都道府県別では東京都に最も多くの重要文化財があり、次いで京都府、奈良県となっています。国宝の数が多い順番も、これと同じです。
※いずれの数字も2023年9月1日現在
残念ながら国宝がない県もありますが、重要文化財は47都道府県すべてに存在しており、気軽に見に行くことが可能です。実際にどのようなものがあるのか、ここでは無料で楽しむことができる「建造物」に絞ってご紹介します。
北海道・東北エリア
金森赤レンガ倉庫(北海道)
函館港にある金森赤レンガ倉庫は、1869年に開業した「金森洋物店」が起源で、倉庫に書かれている「森」の字が当時をしのばせます。その後、1887年に「金森赤煉瓦倉庫」として貿易用の営業倉庫となり、時を経て2009年に重要文化財として指定されました。現在ではショッピングモールとして人気の観光スポットになっています。

関東エリア
東京駅丸の内駅舎(東京)
1914年に完成した東京駅丸の内駅舎は辰野金吾の設計によるルネッサンス様式で、6年あまりの歳月を経て出来上がりました。レンガがメインの建造物としては国内最大規模を誇り、南北の総延長は335mとなっています。重要文化財に指定されたのは2003年で、その後の復原工事によって建造当時の姿がよみがえりました。

北陸・甲信越エリア
片倉館(長野)
片倉館は製糸業で富を得た片倉家が、地域住民の福利厚生のために1928年に建てた温浴・社交・娯楽施設です。洋風の建物内には深さ1.1mもある大浴場があり、「千人風呂」として親しまれています。実業家による初期の福利厚生施設として歴史的価値が高い片倉館は、2011年に重要文化財に指定されました。

東海エリア
俳聖殿(三重)
「俳聖」と称される松尾芭蕉の生誕300年を記念して、1942年に伊賀市の上野城跡に建造された聖堂は2010年に重要文化財に指定されました。丸い屋根は「旅笠」、1階の八角形は「袈裟」と、その形は芭蕉の旅姿を表現しています。殿内には伊賀焼による等身大の芭蕉座像が安置されていて、命日の10月12日のみ公開されます。

関西エリア
東大寺金堂(奈良)
東大寺の本尊である盧舎那仏坐像が安置されていることから、「大仏殿」の愛称で親しまれている東大寺金堂は江戸時代に再建されたもので、世界最大級の木造建築物といわれています。

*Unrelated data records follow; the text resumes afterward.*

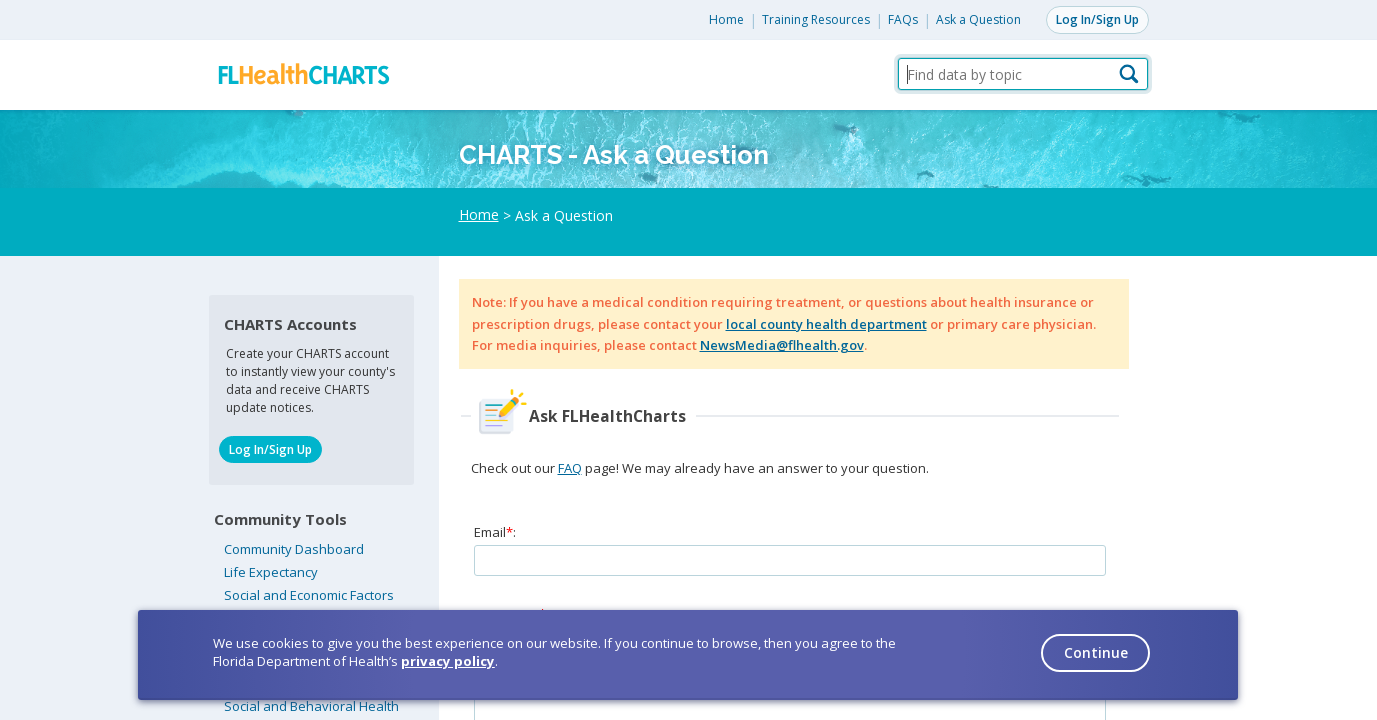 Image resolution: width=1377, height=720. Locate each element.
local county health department (826, 324)
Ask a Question (978, 19)
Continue (1096, 652)
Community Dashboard (294, 549)
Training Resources (816, 19)
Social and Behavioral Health (311, 706)
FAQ (570, 468)
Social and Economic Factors (309, 595)
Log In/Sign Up (1097, 19)
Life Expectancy (271, 572)
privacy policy (448, 661)
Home (726, 19)
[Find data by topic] (1023, 74)
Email (490, 532)
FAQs (903, 19)
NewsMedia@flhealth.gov (782, 345) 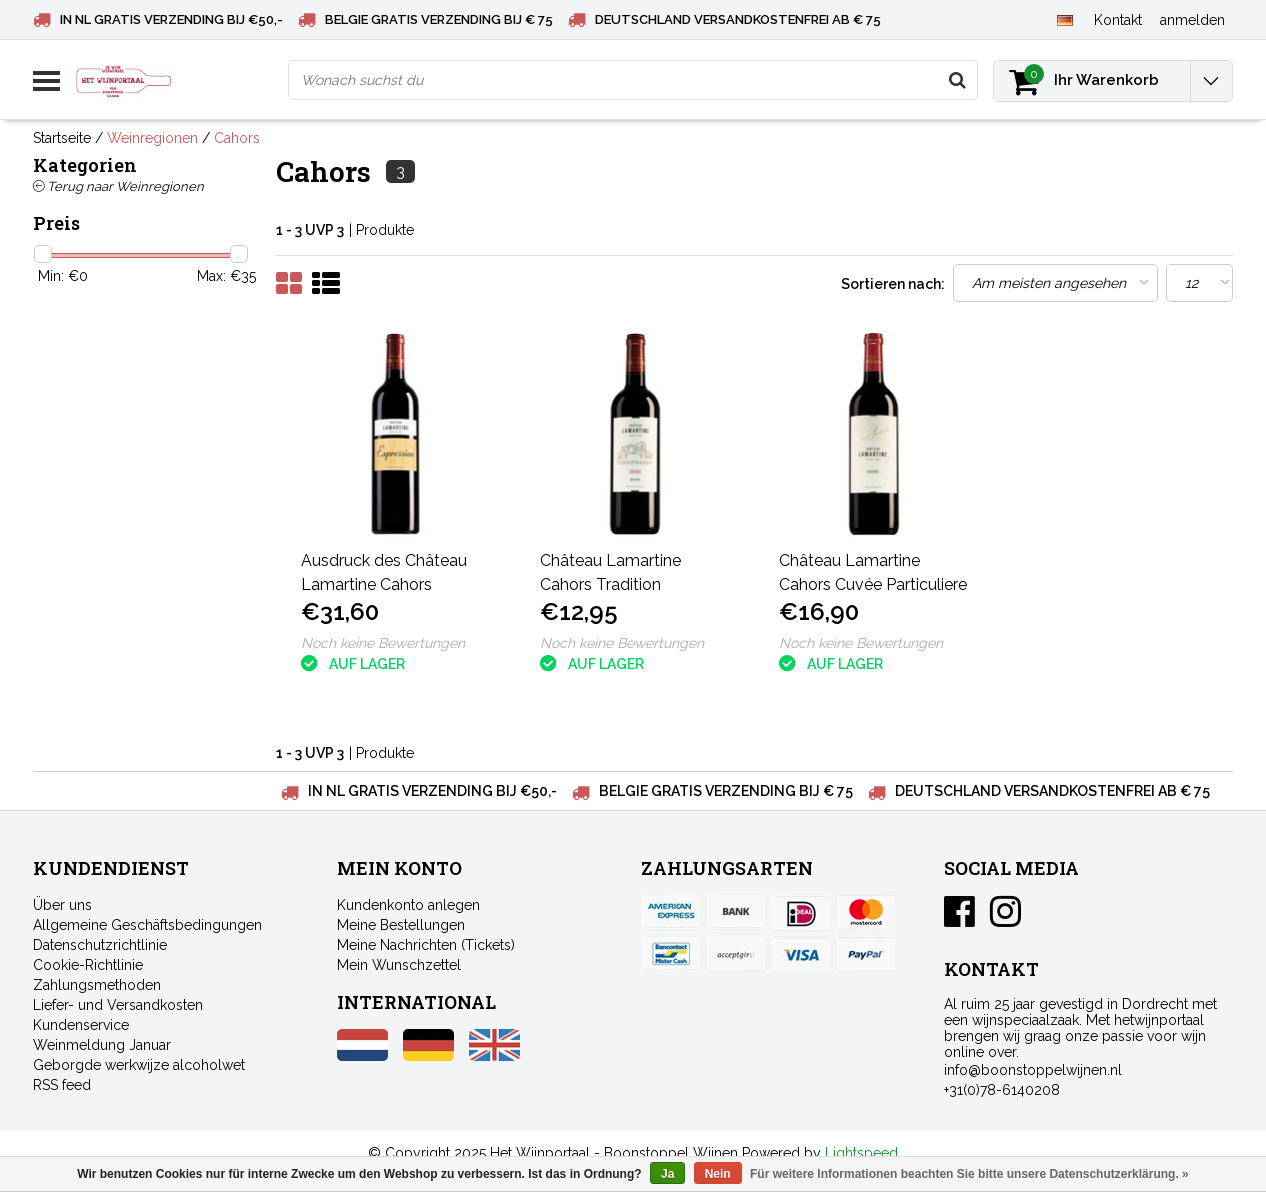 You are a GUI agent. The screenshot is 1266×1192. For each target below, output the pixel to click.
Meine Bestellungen (401, 925)
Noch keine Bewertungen (383, 643)
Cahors (237, 138)
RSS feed (62, 1085)
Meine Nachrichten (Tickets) (426, 945)
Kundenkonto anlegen (408, 905)
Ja (667, 1174)
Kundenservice (81, 1025)
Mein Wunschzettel (399, 965)
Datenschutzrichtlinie (100, 945)
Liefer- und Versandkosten (118, 1005)
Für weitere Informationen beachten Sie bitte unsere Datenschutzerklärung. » (969, 1174)
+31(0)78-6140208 (1002, 1090)
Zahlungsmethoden (97, 985)
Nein (718, 1174)
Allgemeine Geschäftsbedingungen (147, 925)
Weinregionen (152, 138)
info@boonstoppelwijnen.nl (1033, 1070)
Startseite (62, 138)
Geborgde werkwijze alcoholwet (139, 1065)
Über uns (62, 905)
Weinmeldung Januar (102, 1045)
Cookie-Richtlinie (88, 965)
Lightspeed (861, 1153) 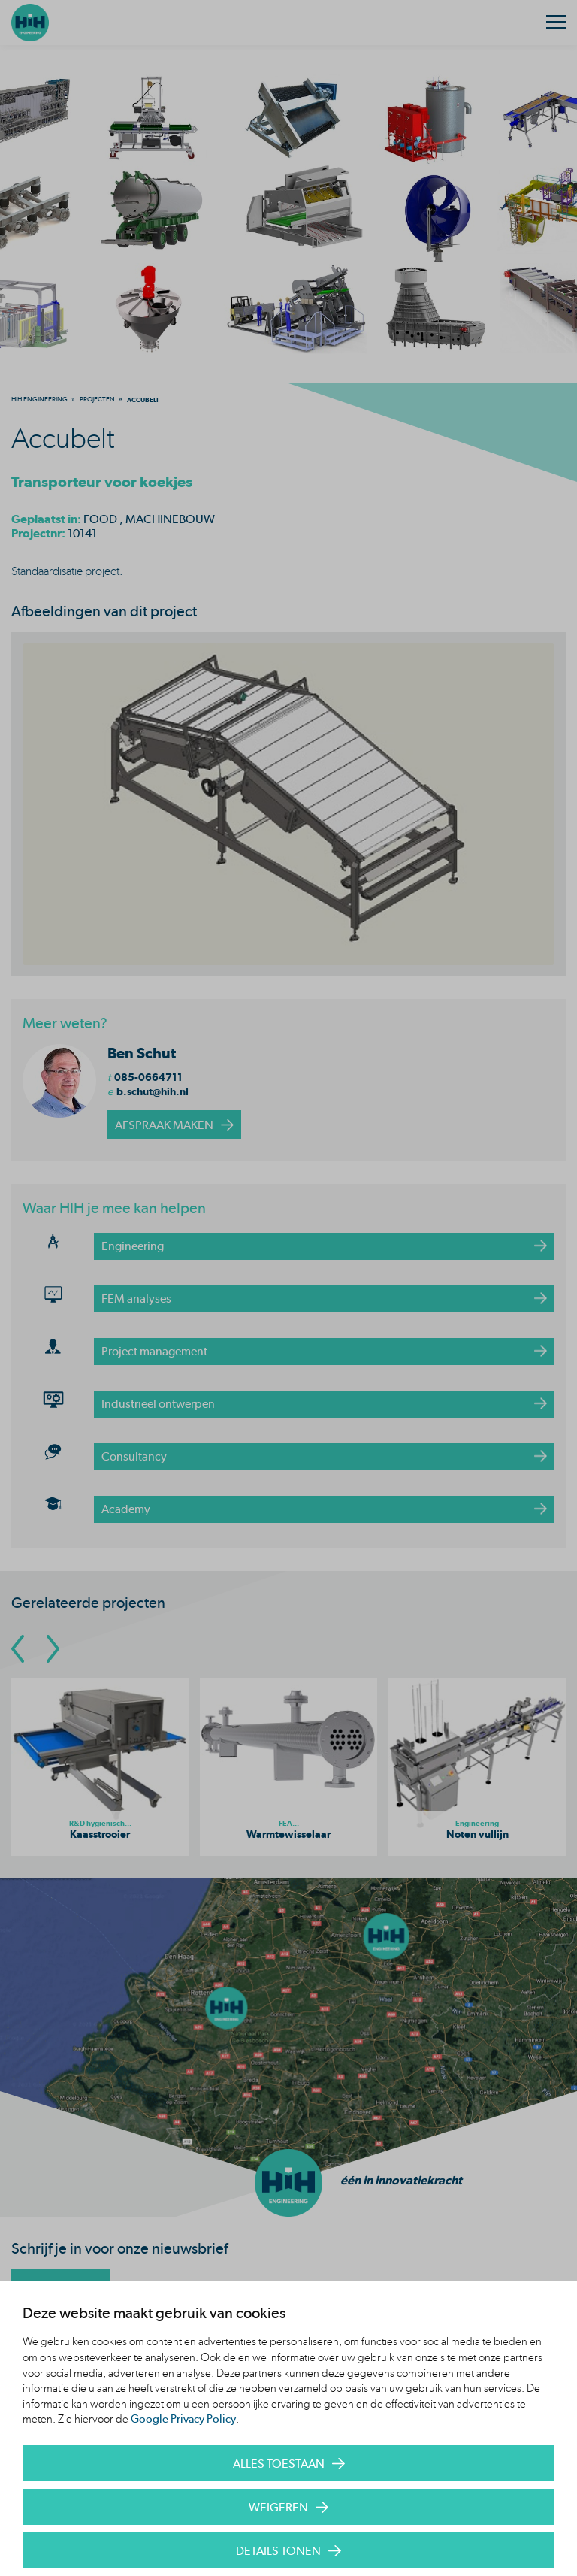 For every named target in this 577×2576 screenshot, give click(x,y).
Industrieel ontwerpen (158, 1404)
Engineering (132, 1246)
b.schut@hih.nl (152, 1091)
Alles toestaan (279, 2463)
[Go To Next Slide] (53, 1649)
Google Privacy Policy (183, 2419)
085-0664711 (148, 1077)
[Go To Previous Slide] (17, 1649)
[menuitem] (39, 399)
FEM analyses (136, 1298)
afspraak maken (164, 1125)
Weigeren (278, 2507)
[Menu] (556, 22)
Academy (125, 1509)
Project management (154, 1351)
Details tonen (278, 2551)
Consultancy (134, 1456) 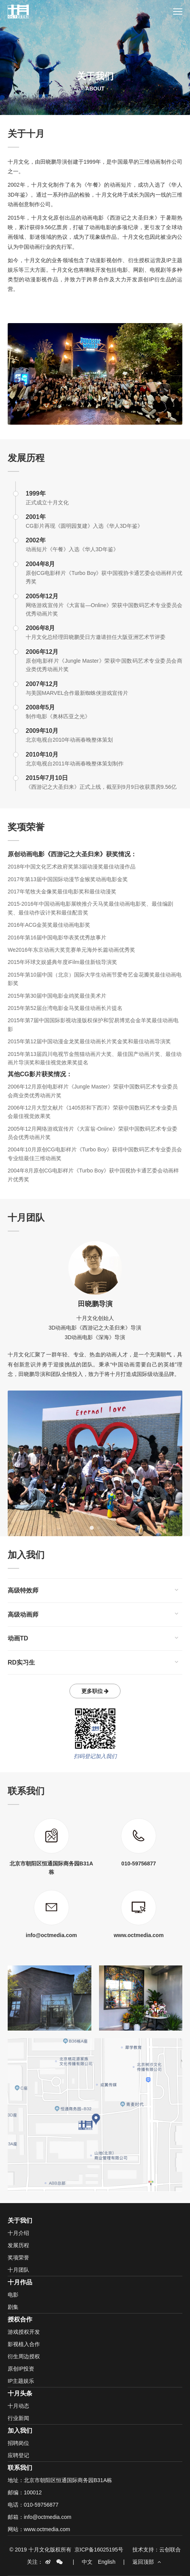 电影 (13, 2295)
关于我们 (20, 2220)
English (107, 2562)
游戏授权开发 (24, 2332)
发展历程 (18, 2245)
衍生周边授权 (24, 2356)
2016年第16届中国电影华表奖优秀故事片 (57, 937)
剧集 (13, 2307)
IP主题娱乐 (21, 2381)
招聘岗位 (18, 2443)
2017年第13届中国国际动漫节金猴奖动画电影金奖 (68, 879)
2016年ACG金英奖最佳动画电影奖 (49, 925)
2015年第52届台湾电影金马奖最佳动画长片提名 (65, 1008)
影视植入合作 (24, 2344)
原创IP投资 (21, 2369)
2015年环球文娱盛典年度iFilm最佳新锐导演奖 (62, 962)
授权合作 (20, 2319)
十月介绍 (18, 2233)
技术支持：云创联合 (156, 2549)
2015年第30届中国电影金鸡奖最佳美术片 (57, 996)
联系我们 (20, 2467)
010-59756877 (41, 2505)
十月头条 (20, 2393)
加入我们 (20, 2430)
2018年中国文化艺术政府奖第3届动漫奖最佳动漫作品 (71, 867)
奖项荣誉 (18, 2257)
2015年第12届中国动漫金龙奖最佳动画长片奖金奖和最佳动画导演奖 (89, 1041)
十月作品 (20, 2282)
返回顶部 (146, 2562)
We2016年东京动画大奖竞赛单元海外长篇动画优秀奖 (71, 950)
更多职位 (95, 1691)
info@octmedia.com (47, 2517)
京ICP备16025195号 (99, 2549)
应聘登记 (18, 2455)
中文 (87, 2562)
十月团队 (18, 2270)
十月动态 (18, 2406)
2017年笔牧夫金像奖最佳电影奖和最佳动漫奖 (62, 891)
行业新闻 (18, 2418) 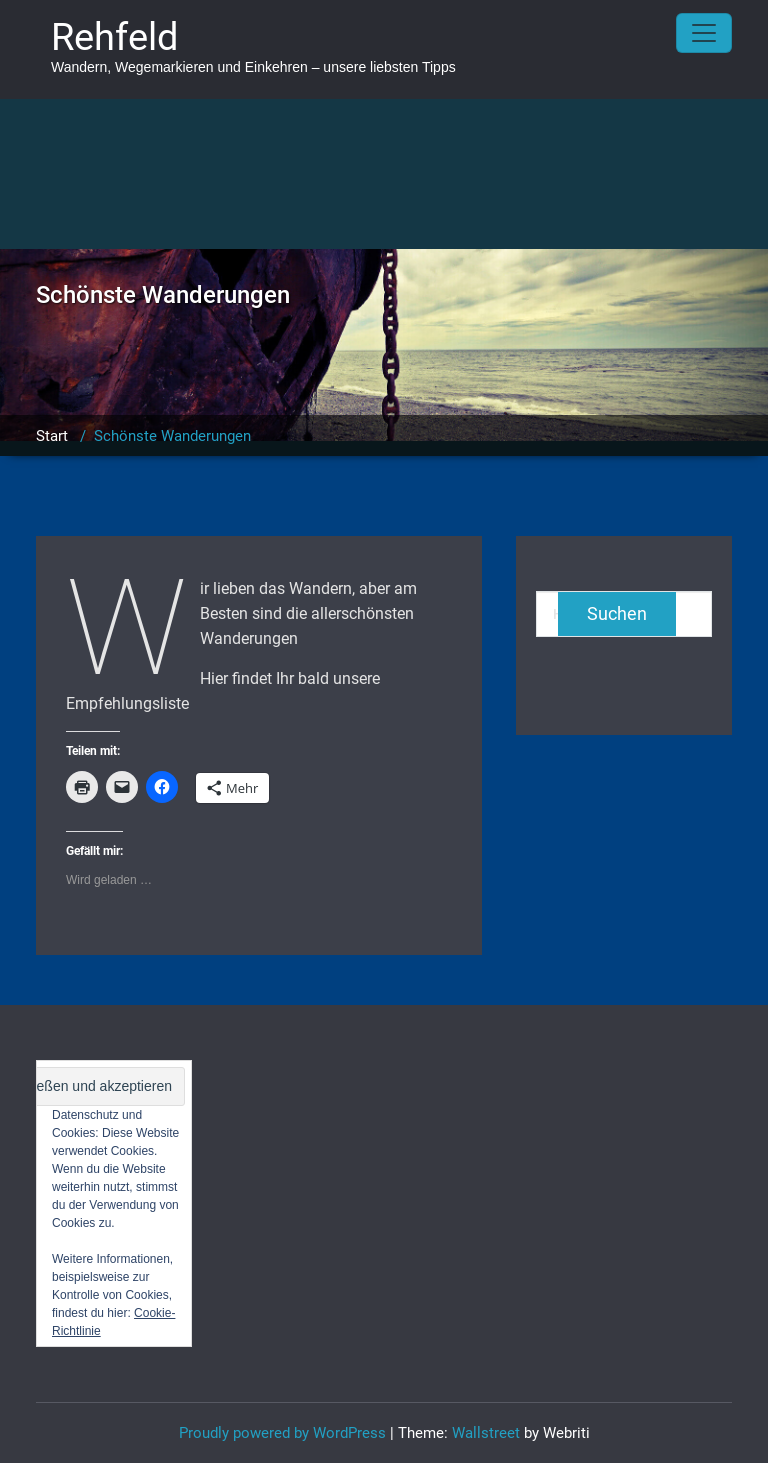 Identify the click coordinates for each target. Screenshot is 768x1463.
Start (52, 436)
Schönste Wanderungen (172, 436)
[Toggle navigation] (704, 33)
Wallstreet (486, 1433)
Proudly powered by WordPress (282, 1433) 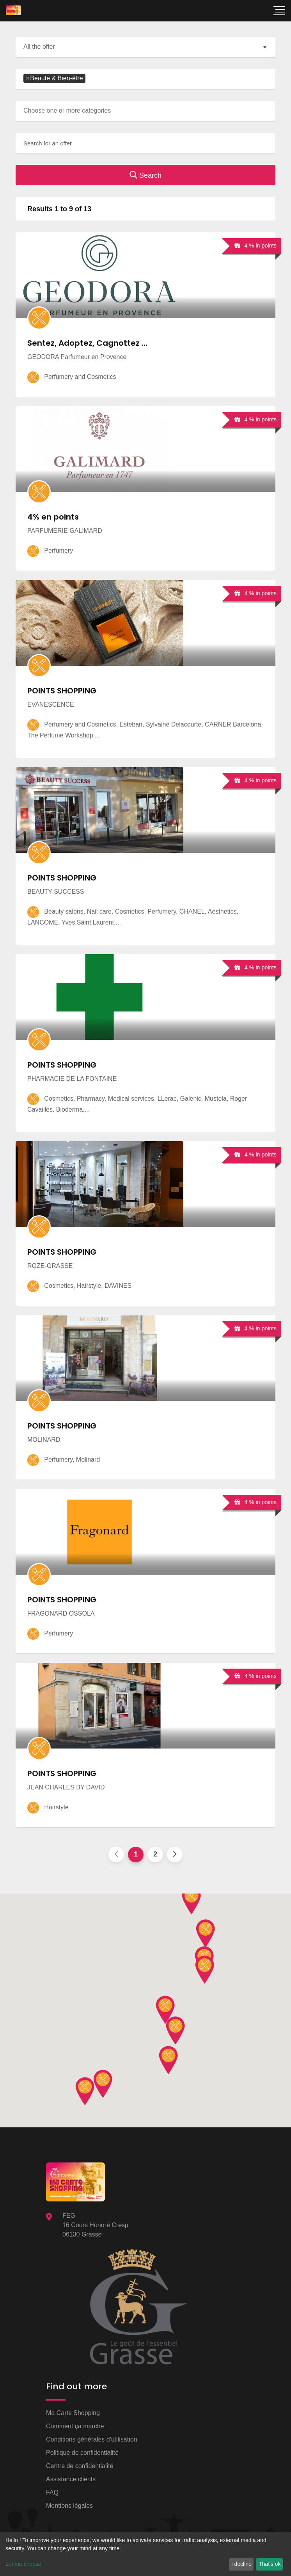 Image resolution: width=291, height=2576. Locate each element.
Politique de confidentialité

奈良時代創建当時の「金銅八角燈籠」を正面に控える大仏殿は1952年に国宝に指定されていて、〝最も大きな国宝〟として知られています。

中四国エリア
三徳山三佛寺(鳥取)
標高約900mの三徳山(みとくさん)に境内を持つ、三佛寺(さんぶつじ)。その奥院である投入堂は切り立った絶壁のくぼみに建てられています。修験道の開祖である役小角(えんのおづの)が丸ごと投げ入れたと伝わるお堂の屋根は軽快に反っていて、柱とともに美しさを湛えています。1952年に国宝に指定されました。

九州・沖縄エリア
眼鏡橋(長崎)
東京の日本橋、山口の錦帯橋とともに、日本三名橋の1つに数えられる眼鏡橋。川面に映る影が多円を描き「メガネ」に見えることからこの名前がついたと言われます。日本初のアーチ型石橋である眼鏡橋は、1634年に中国人の僧侶 如定(にょじょう)によってかけられたと伝えられていて、1960年に重要文化財として指定されました。

全国各地に重要文化財は、まだまだたくさんあります。今度の週末あたり、ぜひお近くの重要文化財を訪ねてみてはいかがでしょうか。